Looking a little closer, the team realized that the error with the feature in question looked correct, but that the baseline for comparison was lower than expected. It appeared that re-running the model training was not actually producing consistent test errors. This raised the question of, ‘What does that distribution look like?’

In this diagram, the box and whisker on the left is the old version of the model, the middle is with some of the features that we added (i.e, f1 and f2), and the right is the full model (i.e., f1, f2, & f3). For the full model it appears that the error could easily vary by 10-15 percent, or more. This is a real problem. But, why?

The first thing that came to mind to explain this was that the training step, which involves an iterative optimization that isn't guaranteed to converge to a global minimum, local minima could be causing the problem. To investigate whether this was going on, the team calculated the test and training errors repeatedly and plotted them in a scatter plot.

It's interesting to notice that the test errors vary much more than the training errors, and the points make a vertically stretched cloud. If local minima were the problem, a clump of points in the lower left where the optimization was successful would have been expected, with outliers up and to the right.

At this point, it seemed that poor generalization capability of the model could be an explanation for what was being seen. It was unusual that the possible overfitting occurred inconsistently. Most explanations of overfitting describe it as something that *will* happen if your model is too flexible, not something that *might* happen.

The team decided to temporarily set this mismatch aside and try using standard techniques for addressing overfitting on the problem. This resulted in the error distribution to the rightmost box and whisker in the diagram below.

This is a much improved result, both because the expected error is lower and because the generalization error is much more predictable at this point.

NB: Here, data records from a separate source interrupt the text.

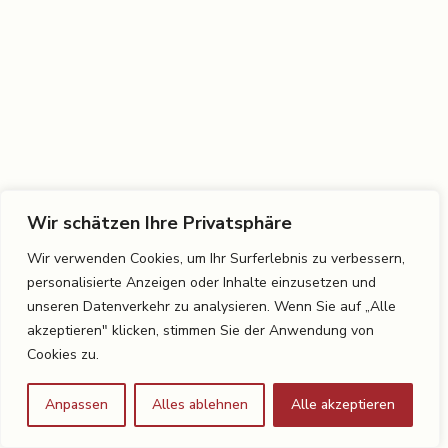
Wir schätzen Ihre Privatsphäre
Wir verwenden Cookies, um Ihr Surferlebnis zu verbessern,
personalisierte Anzeigen oder Inhalte einzusetzen und
unseren Datenverkehr zu analysieren. Wenn Sie auf „Alle
akzeptieren" klicken, stimmen Sie der Anwendung von
Cookies zu.
Anpassen
Alles ablehnen
Alle akzeptieren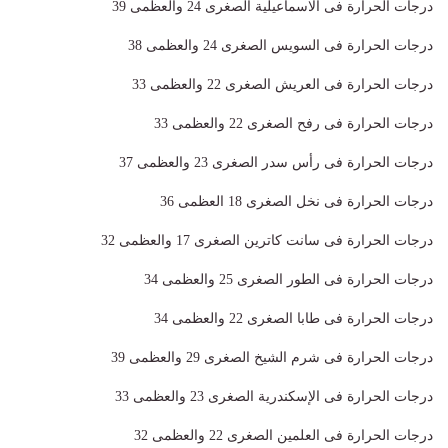
درجات الحرارة فى الاسماعيلية الصغرى 24 والعظمى 39
درجات الحرارة فى السويس الصغرى 24 والعظمى 38
درجات الحرارة فى العريش الصغرى 22 والعظمى 33
درجات الحرارة فى رفح الصغرى 22 والعظمى 33
درجات الحرارة فى رأس سدر الصغرى 23 والعظمى 37
درجات الحرارة فى نخل الصغرى 18 العظمى 36
درجات الحرارة فى سانت كاترين الصغرى 17 والعظمى 32
درجات الحرارة فى الطور الصغرى 25 والعظمى 34
درجات الحرارة فى طابا الصغرى 22 والعظمى 34
درجات الحرارة فى شرم الشيخ الصغرى 29 والعظمى 39
درجات الحرارة فى الإسكندرية الصغرى 23 والعظمى 33
درجات الحرارة فى العلمين الصغرى 22 والعظمى 32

In conclusion, if a training algorithm implicitly uses randomness, this can cause test errors to have a significant random component to them if the model is overly flexible. If distributions of test or validation errors under this scenario aren't being considered, incorrect decisions regarding model flexibility could easily be made. To be certain that this issue isn’t affecting models, repeatedly train the model to sample the error distribution in question.